DEPART…I WILL SEND THEE

This verse is taken from:
Acts 22. 17-29
Thought of the day for:
14 July 2021

To witness in Jerusalem had, indeed, been in Paul’s own thoughts, though the words of the risen Lord through Ananias had implied a far wider field, ‘unto all men’, v. 15. However, Paul had been educated at Jerusalem, had brought Christians bound to it, had returned to it after his conversion, and had been performing his devotions in the temple when the Lord had appeared to him in a vision. He had gone like any devout Jew to the temple to pray for guidance. He had received guidance in one of the temple courts which they claimed he had defiled.
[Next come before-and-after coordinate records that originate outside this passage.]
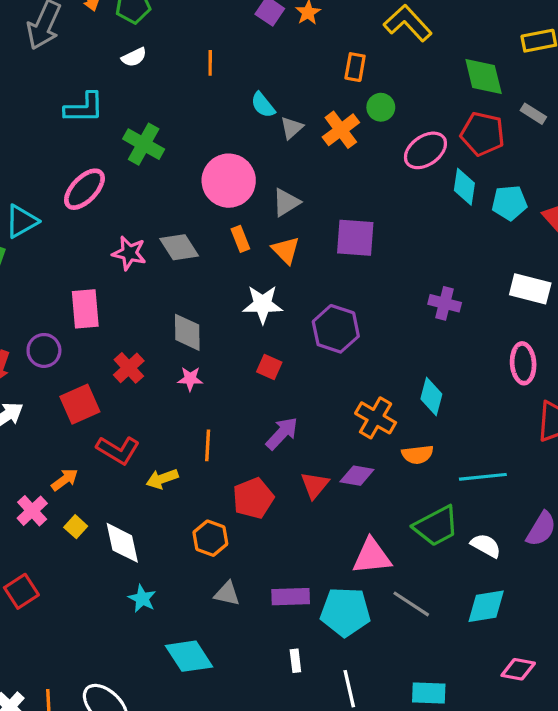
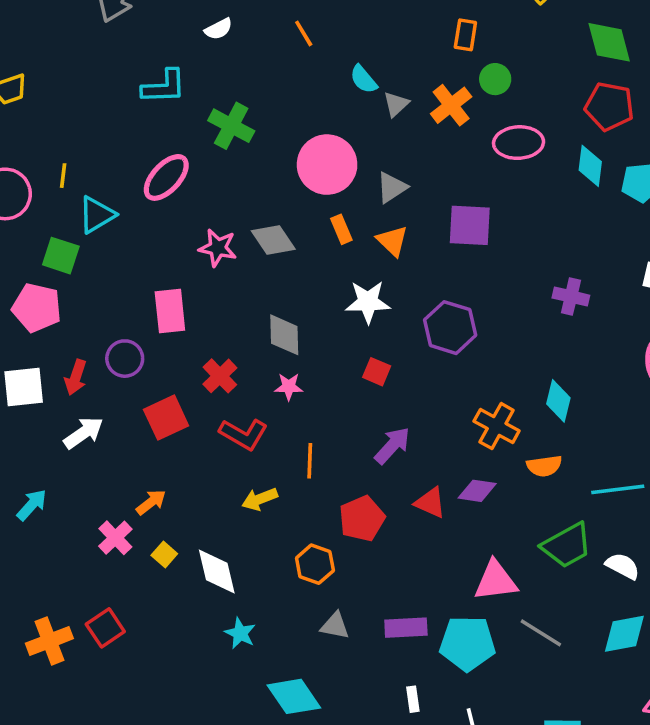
orange line: (210, 63) -> (304, 33), turned -30
pink ellipse: (425, 150) -> (519, 143), moved, turned 33
red L-shape: (118, 450) -> (244, 434), moved
red triangle: (315, 485) -> (430, 503), turned -44

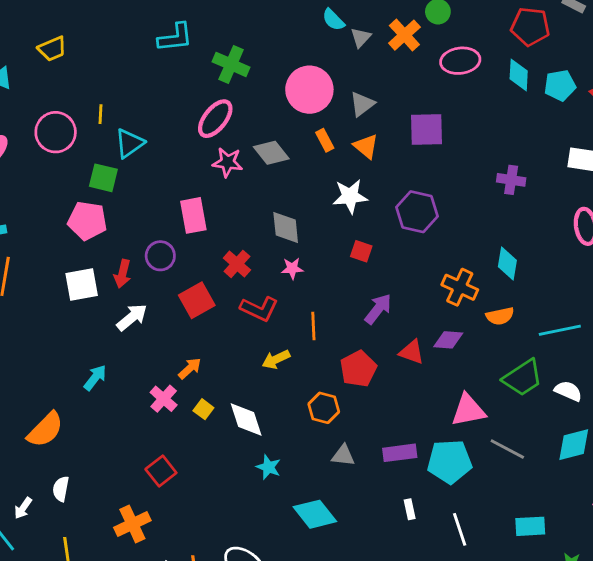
pink ellipse: (166, 177) -> (215, 119), moved
orange cross: (49, 641) -> (132, 524), moved

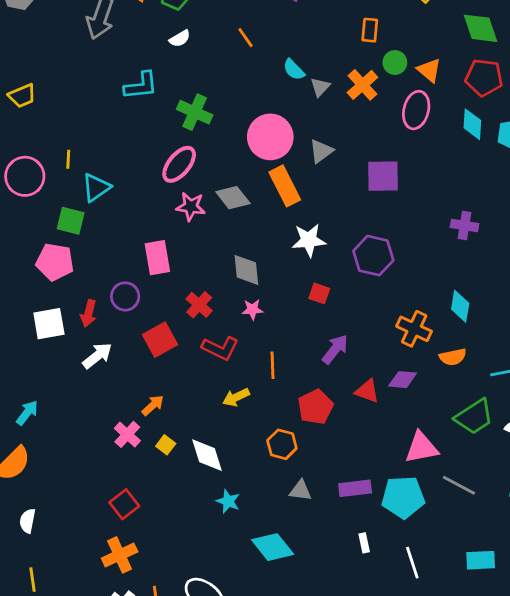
pink ellipse: (460, 61) -> (416, 110), turned -69
orange rectangle: (325, 140) -> (285, 186), size x1.8
orange triangle: (366, 146) -> (429, 70), moved
cyan arrow: (95, 378) -> (27, 413), moved
orange cross: (132, 524) -> (120, 555), moved

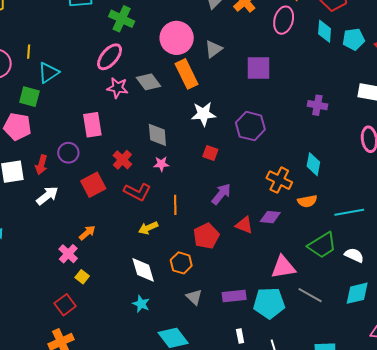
yellow square: (166, 445) -> (82, 277), moved
white diamond: (207, 455) -> (143, 270), moved
gray triangle: (300, 491) -> (194, 297), turned 36

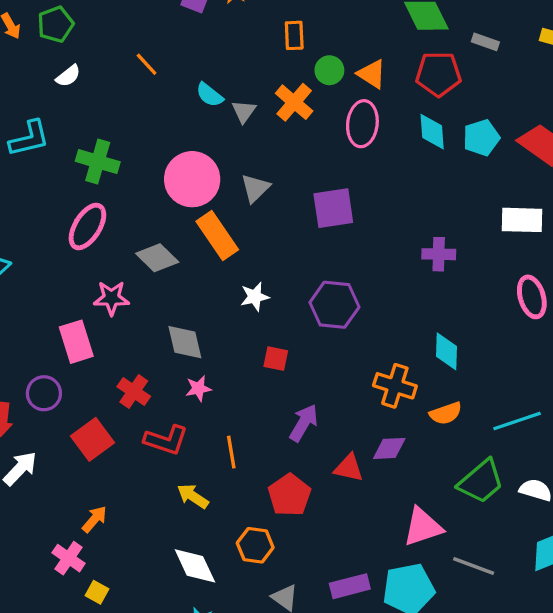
pink star: (117, 88) -> (111, 298), moved
white star: (203, 114) -> (255, 297), size x0.7
yellow arrow: (148, 228) -> (193, 496), turned 66

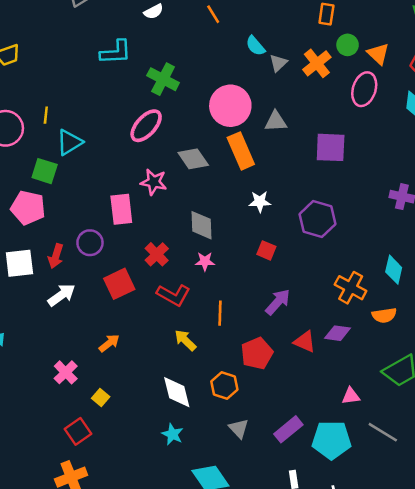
gray triangle: (255, 188) -> (276, 121), turned 30
pink triangle: (423, 527) -> (351, 396), size x0.6
pink cross: (69, 558) -> (66, 372), moved
purple rectangle: (350, 586) -> (288, 429), turned -36

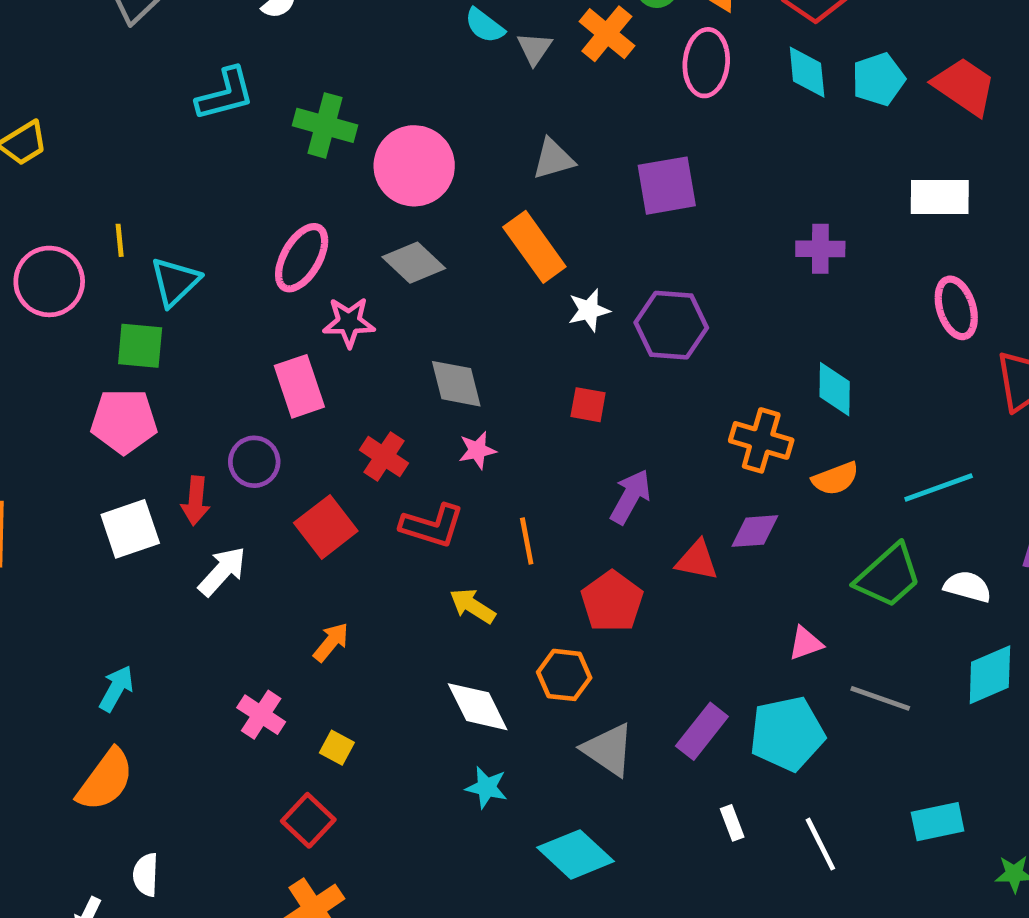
pink circle: (230, 106) -> (414, 166), moved
pink ellipse: (146, 126) -> (302, 258), moved
orange rectangle: (241, 151) -> (534, 247), moved
white star: (260, 202) -> (589, 310), moved
gray triangle: (239, 428) -> (608, 750), size x1.4

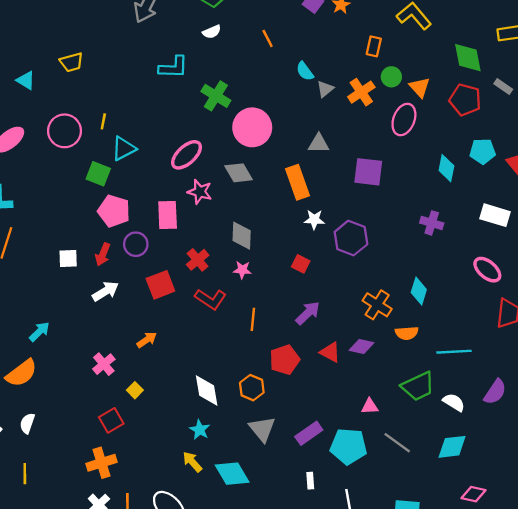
cyan diamond: (807, 72) -> (446, 168), moved
pink ellipse: (956, 308) -> (487, 270), turned -48
pink pentagon: (124, 421) -> (114, 211), moved
white square: (130, 529) -> (68, 259), size x0.7
yellow arrow: (472, 606) -> (192, 462), moved

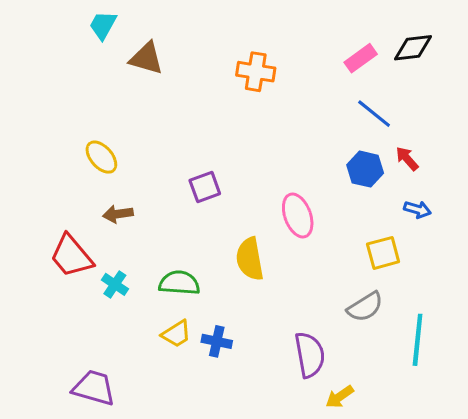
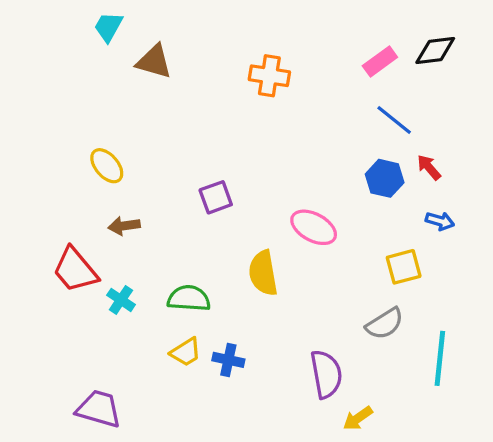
pink ellipse: (298, 215) -> (314, 227), turned -42

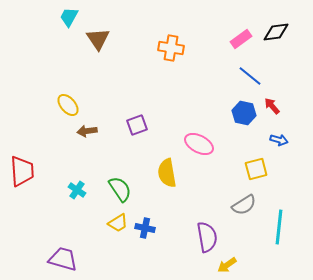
brown triangle: (154, 62) -> (98, 39), turned 40
brown arrow: (124, 226) -> (87, 131), moved
red trapezoid: (75, 270) -> (22, 171), moved, turned -144
green semicircle: (189, 298) -> (120, 189), turned 52

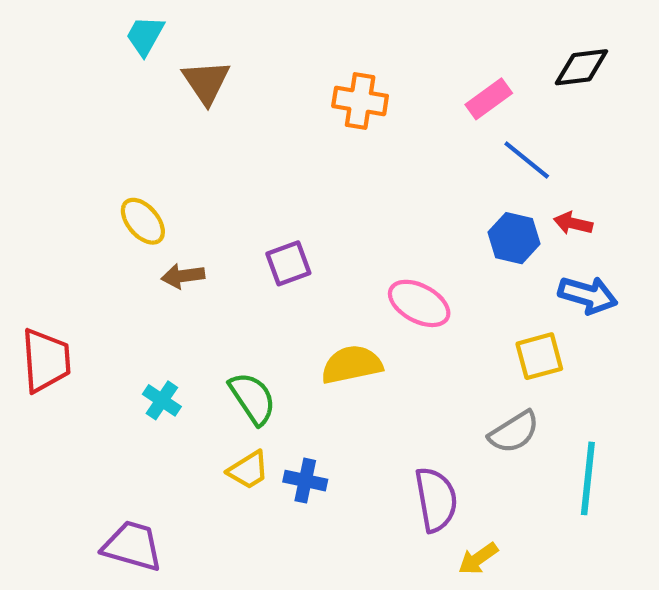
pink rectangle: (241, 39) -> (489, 99), moved
red arrow: (272, 106) -> (573, 223), turned -36
blue arrow: (279, 140) -> (588, 295), size x1.5
yellow semicircle: (167, 173) -> (352, 365), turned 88

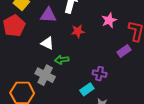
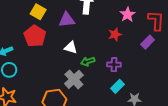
red star: (78, 31) -> (115, 34), moved
purple cross: (100, 74) -> (114, 65), moved
gray cross: (45, 75) -> (74, 79), turned 30

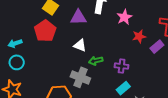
pink star: (128, 14) -> (124, 17), moved
red star: (115, 34) -> (139, 36), moved
gray cross: (74, 79) -> (80, 77), turned -30

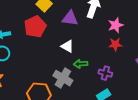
red star: (139, 36) -> (115, 44), moved

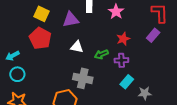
red star: (115, 44) -> (123, 39), moved
green arrow: (81, 64) -> (101, 54), moved

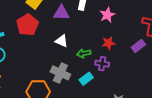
cyan rectangle: (127, 82) -> (86, 79), moved

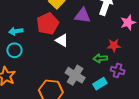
white triangle: (62, 41) -> (62, 40), moved
red star: (108, 43) -> (114, 45), moved

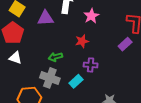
white triangle: (62, 40) -> (15, 58), moved
green arrow: (100, 58) -> (55, 57), moved

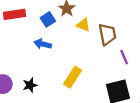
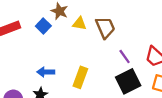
blue arrow: (43, 44) -> (46, 72), moved
purple line: (124, 57) -> (125, 56), moved

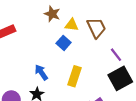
blue square: (43, 26) -> (64, 43), moved
blue arrow: (46, 72) -> (41, 72), turned 56

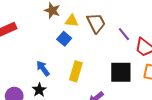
purple line: (116, 55) -> (124, 34), moved
black square: (120, 78) -> (121, 72), turned 30

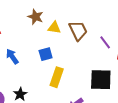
blue square: (64, 39) -> (46, 54), moved, turned 32
blue arrow: (43, 68) -> (12, 56), moved

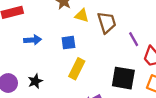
blue arrow: (12, 56) -> (33, 40), turned 112

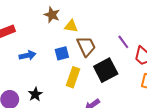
brown trapezoid: (107, 22) -> (86, 46), moved
black square: (123, 78) -> (106, 70), moved, turned -30

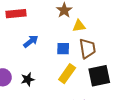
yellow triangle: (71, 26) -> (79, 26), turned -32
blue arrow: (27, 55) -> (31, 41), turned -42

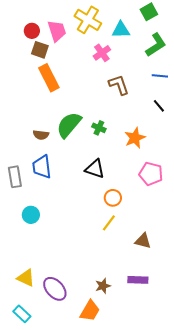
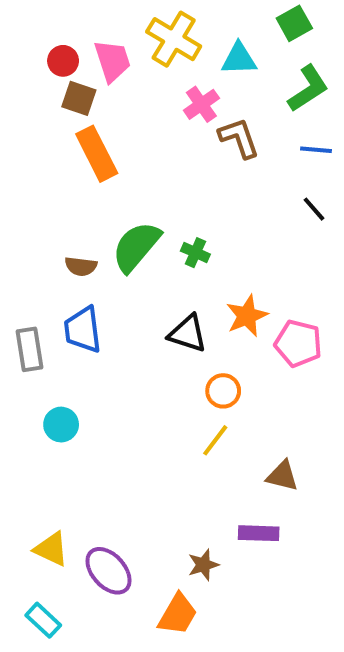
brown L-shape: (119, 85) -> (239, 138), moved
orange star: (135, 138) -> (247, 316), moved
purple rectangle: (138, 280) -> (259, 533), moved

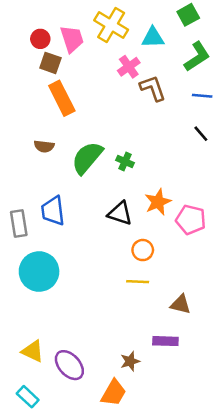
brown semicircle: (81, 266) -> (44, 146), moved
cyan circle: (61, 425) -> (39, 272), size x1.8
yellow line: (215, 440) -> (138, 282), turned 55

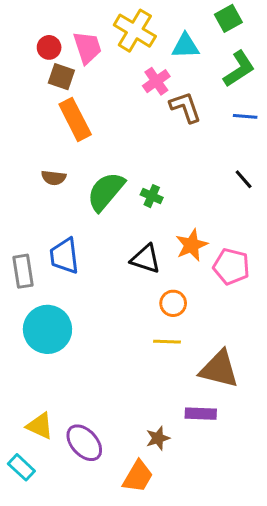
black line: (201, 134) -> (244, 179), moved
brown triangle: (181, 304) -> (219, 369), size x1.6
cyan rectangle: (28, 397) -> (21, 467), moved

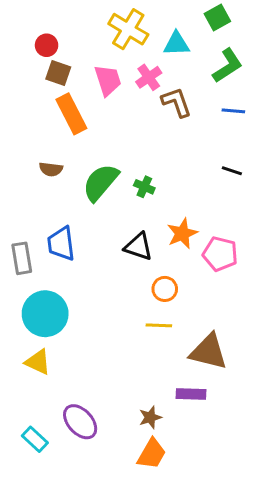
pink trapezoid: (87, 47) -> (108, 80), moved
black line: (244, 179) -> (232, 171), turned -30
yellow triangle: (40, 426) -> (38, 362), moved
cyan rectangle: (21, 467) -> (35, 439), moved
orange trapezoid: (138, 476) -> (152, 454), moved

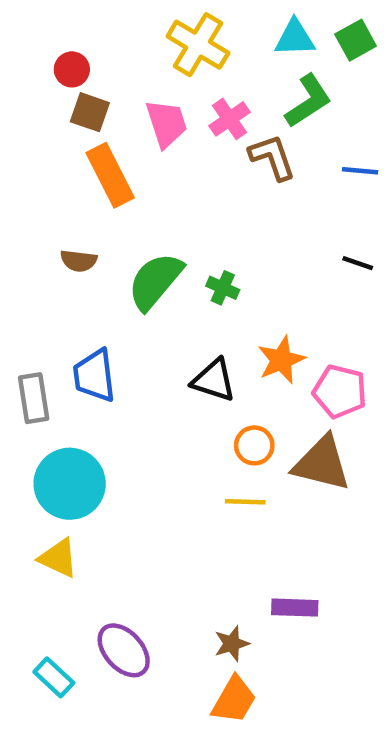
green square: (217, 18) -> (356, 40), moved
cyan triangle: (176, 44) -> (295, 38), moved
green L-shape: (227, 66) -> (308, 101), moved
brown triangle: (209, 352) -> (322, 463), moved

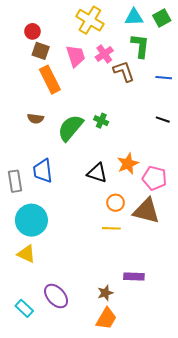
green L-shape: (308, 101) -> (140, 46), turned -50
green cross: (223, 288) -> (101, 121), moved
There it was in the temple that he had received the command to go to the Gentiles, vv. 17-21; cf. 9. 26; Gal. 1. 17, 18. What else could he, a devout Jew, have done? He tells of the vision because he was most anxious to make it clear that his own inclination and prayer had been to preach the gospel to his own people and that it had only been at the urgent command of God that he had gone to the Gentiles. What a testimony he thought he might have been in the city of Jerusalem when people saw his changed life, vv. 19, 20. He would be a witness where before he had been a persecutor. But the Lord had other plans for him: ‘Depart: for I will send thee far hence unto the Gentiles’. The Lord Himself had called him to go to the Gentiles. What was more, the Lord had told him that in Jerusalem his testimony would not be accepted by the people, vv. 17,18. That had been proved true in the recent attempt to take his life, and would be again in the plot of the forty assassins, 23. 12,13. He submitted to the Lord’s command. What else could he do when he had asked ‘Lord, what wilt thou have me to do?’ 9. 6. He will write of the grace given to him that he ‘should preach among the Gentiles the unsearchable riches of Christ’, Eph. 3. 8; cf. 1 Tim. 2. 7; 2 Tim. 1. 11. Yet his heart’s desire and prayer for Israel was that they might be saved, Rom. 10. 1. There was the evidence of divine love in the heart of the apostle, that whatever his fellow countrymen did to him, he still only desired their supreme good. His defence from the steps to the citadel in Jerusalem was just one more attempt to win them for Christ. Was he successful? Note the Lord’s words in chapter 23 verse 11!